Re: btrfs subvolume naming scheme

To: Philipp Kern <pkern@debian.org>, Geert Stappers <stappers@stappers.nl>
Cc: debian-boot@lists.debian.org
Subject: Re: btrfs subvolume naming scheme
From: Nicholas D Steeves <nsteeves@gmail.com>
Date: Wed, 1 Jun 2016 08:23:58 -0400
Message-id: <[🔎] CAD=QJKiRMNqFNoHPMa=2gDVoZmCVTNKQ05FqCeVZkYMfsGWEVQ@mail.gmail.com>
In-reply-to: <29c59185d4dbeccd858c9dec7e956f7e@hub.kern.lc>
References: <20160423113824.GG27439@gpm.stappers.nl> <CAD=QJKhnNfQTwDJ3GQWiZGqkiRSLxRSFzTGJ787NtJgRt4XXAA@mail.gmail.com> <29c59185d4dbeccd858c9dec7e956f7e@hub.kern.lc>
Thank you for the replies, and I'm so sorry this email is long.  I had
also hoped that by taking time to think through the issues I would
place less of a "this email is so long and taking so much of my time!"
burden on everyone reading this thread.

On 27 April 2016 at 07:43, Philipp Kern <pkern@debian.org> wrote:
> On 2016-04-23 23:51, Nicholas D Steeves wrote:
>>
>> Ubuntu avoids using the default subvolume (subvol ID 5).  For the
>> rootfs their installer creates a subvol called @, for /home it creates
>> @home, etc.  In fstab the device is specified and subvol=@ is added to
>> the mount option to specify which subvolume gets mounted.  When the
>> volume is mounted without a subvol option, it mounts the whole tree.
>> The tree would be /btrfs/@ and /btrfs/@home if mounted from a rescue
>> disk.
>
>
> I think avoiding the default subvolume is the sensible approach. It should
> be possible to reuse the volume by multiple root filesystems if needed.
> (Just like this is possible with LVM today.)

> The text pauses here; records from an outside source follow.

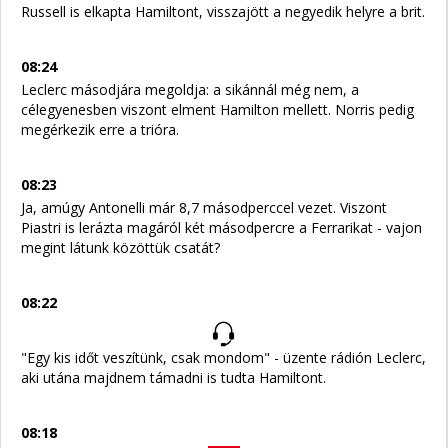
Russell is elkapta Hamiltont, visszajött a negyedik helyre a brit.
08:24
Leclerc másodjára megoldja: a sikánnál még nem, a
célegyenesben viszont elment Hamilton mellett. Norris pedig
megérkezik erre a trióra.
08:23
Ja, amúgy Antonelli már 8,7 másodperccel vezet. Viszont
Piastri is lerázta magáról két másodpercre a Ferrarikat - vajon
megint látunk közöttük csatát?
08:22
"Egy kis időt veszítünk, csak mondom" - üzente rádión Leclerc,
aki utána majdnem támadni is tudta Hamiltont.
08:18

And in the future, multiple boot environment support!  I think
openSUSE might already have integrated it, but this would be an
early-to-mid fall project for me.  At a bare minimum the creation of a
boot environment should someday occur before running a dist-upgrade.
I've read BEs are quite popular with Archlinux users, whose systems
break more often than most ;-)

> I'd personally prefer if we would only mount the btrfs filesystem once, but
> I don't know what the best guideline here is. If we mount it multiple times
> at different subvolumes, the output of mount is pretty confusing to the
> user. The user would of course still be free to mount additional arbitrary
> subvolumes later and end up with this state.

Hmm, ok, I guess the default should be like other distributions (1
subvolume -> 1 mountpoint), and then address the two different
topologies of snapshots with pros and cons in the wiki, and let the
sysadmin configure it how he/she likes.  (TODO) I definitely need to
more explicitly, address the dangers of going snapshot crazy, or using
a loose and easy snapper config, because performance crashes somewhere
between at 250 and 300 snapshots per subvolume, and also sometimes
wedges the volume into an unmountable state.

> I think /var/log would be very sensible as a separate subvolume by default.
> Usually if you want to snapshot your rootfs, you really don't want log files
> to take part in the snapshotting. I suppose the same argument can be made
> about /home and a non-tmpfs /tmp. There are also people who want to push for
> all OS content to be located in /usr, but we still have a lot of content in
> /var so that doesn't seem feasible in the near time.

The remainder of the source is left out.